"Pay attention, you guttersnipes!" our English teacher in school, who fancied himself Henry Higgins (Rex Harrison) from My Fair Lady, used to shout at the top of his voice. Without Google or the will to go through a dictionary for its meaning, we ignorantly mimicked that word behind his back. Then one fine day, he made us watch My Fair Lady. The penny dropped: of course, all of us were Eliza Doolittle (Audrey Hepburn) in his eyes, who "should be taken out and hung, for the cold-blooded murder of the English tongue". The song 'Why can't the English learn to speak?' could very well have been the soundtrack of his life, as it best conveyed his irritation at anything un-English. A stickler for grammar and a phonetic Nazi, he would have happily sent us to the gallows for the crime of letting what he called 'mother tongue influence' seep into our pronunciations.
Watching that movie was a revelation in ways more than one. All the teacher's jibes made sense as they were derived from this movie. I fell in love with Audrey Hepburn, a bond that only deepened after watching her in Roman Holiday couple of years later. As much as I hated Mr. Higgins in the film, his passion for the English language rubbed off on me (thankfully without the snobbery or condescension). It was also the first time I saw an English movie that had songs in it, very much like our own cinema. "It is a musical, you fool, they do not put mindless songs and dances in every movie like us," my teacher told me later that day, belittling the entire legacy of film music in our country. A fan of Rafi, Geeta Dutt and the music from the golden age of Hindi cinema, I pictured myself in Eliza's shoes when she sings 'Just You Wait Henry Higgins' in a fit of anger, a song that culminates with her imagining a blindfolded Higgins shot to death by a cavalry. My teacher's blasphemous remark against Hindi cinema deserved a similar fate in my adolescent head.
Of the screen adaptations of George Bernard Shaw's Pygmalion, I like the 1938 version starring Leslie Howard and Wendy Miller better. But when it comes to musicals, this 1964 adaptation remains close to the heart. The dialogue delivery is unabashedly over the top, but that is what smoothens the transition into the songs without the actors breaking character. The tone of the film is uniform throughout. For example, when Eliza breaks into the song 'The Rain in Spain', with Higgins goading her on further, the lines of the songs, which are actual phrases in phonetic exercises ("The rain in Spain stays mainly in the plain", or "In Hertford, Hereford and Hampshire, hurricanes hardly happen"), tie in perfectly with the English lessons.

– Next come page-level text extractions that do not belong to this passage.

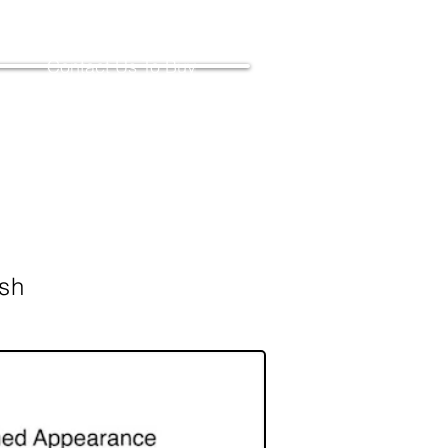
Contact Us To Buy
ish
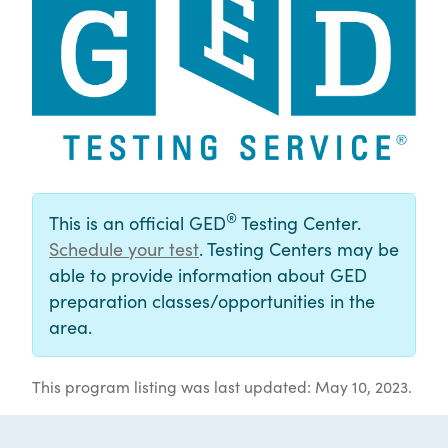
®
This is an official GED
Testing Center.
Schedule your test
. Testing Centers may be
able to provide information about GED
preparation classes/opportunities in the
area.
This program listing was last updated: May 10, 2023.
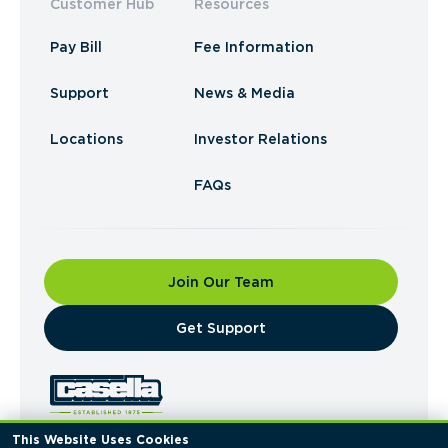
Customer Hub
Resources
Pay Bill
Fee Information
Support
News & Media
Locations
Investor Relations
FAQs
Join Our Team
​Get Support
This Website Uses Cookies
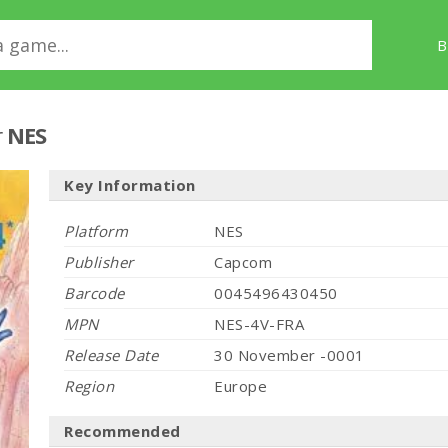
B
r
NES
Key Information
Platform
NES
Publisher
Capcom
Barcode
0045496430450
MPN
NES-4V-FRA
Release Date
30 November -0001
Region
Europe
Recommended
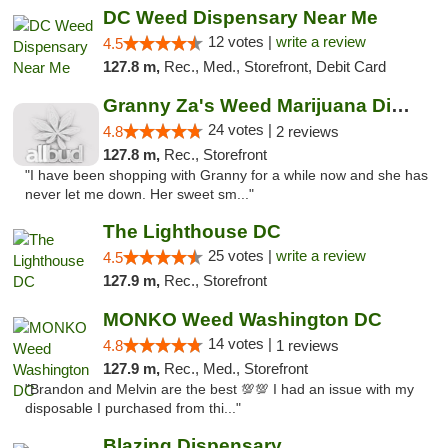
DC Weed Dispensary Near Me
12 votes |
write a review
4.5
127.8 m,
Rec., Med., Storefront, Debit Card
Granny Za's Weed Marijuana Dispensary
24 votes |
4.8
2 reviews
127.8 m,
Rec., Storefront
"I have been shopping with Granny for a while now and she has
never let me down. Her sweet sm..."
The Lighthouse DC
25 votes |
write a review
4.5
127.9 m,
Rec., Storefront
MONKO Weed Washington DC
14 votes |
4.8
1 reviews
127.9 m,
Rec., Med., Storefront
"Brandon and Melvin are the best 💯💯 I had an issue with my
disposable I purchased from thi..."
Blazing Dispensary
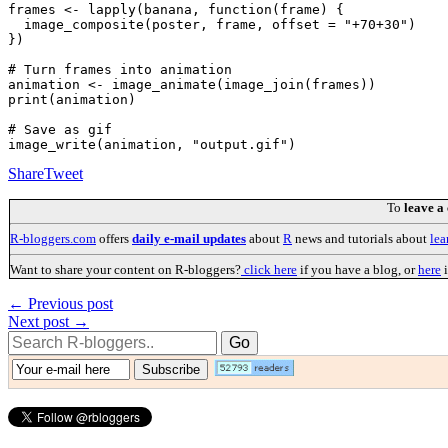
frames <- lapply(banana, function(frame) {

  image_composite(poster, frame, offset = "+70+30")

})

# Turn frames into animation

animation <- image_animate(image_join(frames))

print(animation)

# Save as gif

Share
Tweet
To
leave a
R-bloggers.com
offers
daily e-mail updates
about
R
news and tutorials about
lea
Want to share your content on R-bloggers?
click here
if you have a blog, or
here
i
← Previous post
Next post →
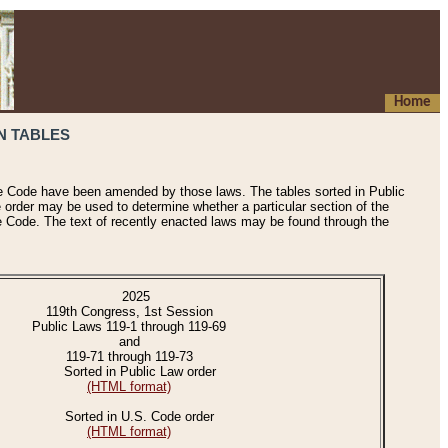
Home
N TABLES
he Code have been amended by those laws. The tables sorted in Public
e order may be used to determine whether a particular section of the
e Code. The text of recently enacted laws may be found through the
2025
119th Congress, 1st Session
Public Laws 119-1 through 119-69
and
119-71 through 119-73
Sorted in Public Law order
(HTML format)
Sorted in U.S. Code order
(HTML format)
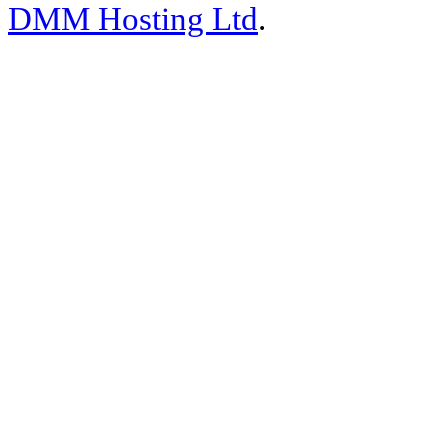
DMM Hosting Ltd
.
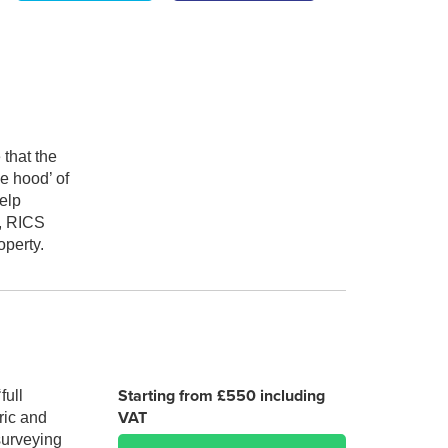
 that the
e hood’ of
elp
), RICS
operty.
Starting from £550 including
full
VAT
ric and
 surveying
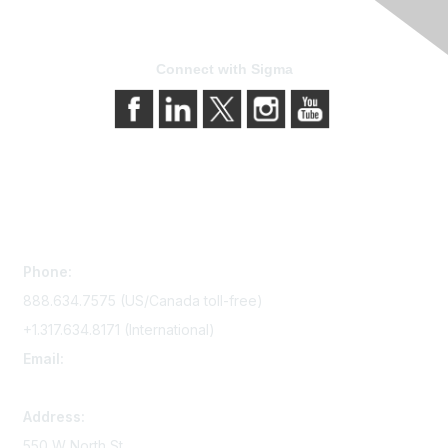
Connect with Sigma
Contact Us
Phone:
888.634.7575 (US/Canada toll-free)
+1.317.634.8171 (International)
Email:
memserv@sigmanursing.org
Address:
550 W North St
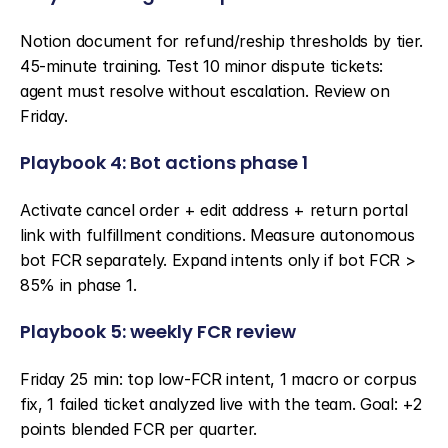
Notion document for refund/reship thresholds by tier. 
45-minute training. Test 10 minor dispute tickets: 
agent must resolve without escalation. Review on 
Friday.
Playbook 4: Bot actions phase 1
Activate cancel order + edit address + return portal 
link with fulfillment conditions. Measure autonomous 
bot FCR separately. Expand intents only if bot FCR > 
85% in phase 1.
Playbook 5: weekly FCR review
Friday 25 min: top low-FCR intent, 1 macro or corpus 
fix, 1 failed ticket analyzed live with the team. Goal: +2 
points blended FCR per quarter.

The funny ones in the soundtrack include Eliza's good-for-nothing father wishfully singing 'With a little bit of luck', which it has lines that are music (pun intended) to a school-goer's ears ("With a little bit of luck, with a little bit of luck, someone else will do the blinkin' work"). Higgins, wondering about the mystery that is woman, breaks into 'Why can't a woman be more like a man?', a song that was funny in the times it was written but by today's standards would be considered misogynistic. Higgins is unlikeable for most of the film's run time and even as he rues Eliza's departure at the end in 'I've grown accustomed to her face', there is more anger and frustration at being spurned than affection or love. You wonder if Higgins can ever love a person the way he loves the English language. Perhaps not. As for me, I took Higgins's lessons seriously (about language, not women) as I went through Milton and Shakespeare. The side effect is that, even today on pronouncing a word wrong, I hear Higgins's reprimanding voice in my head, screaming 'guttersnipe'.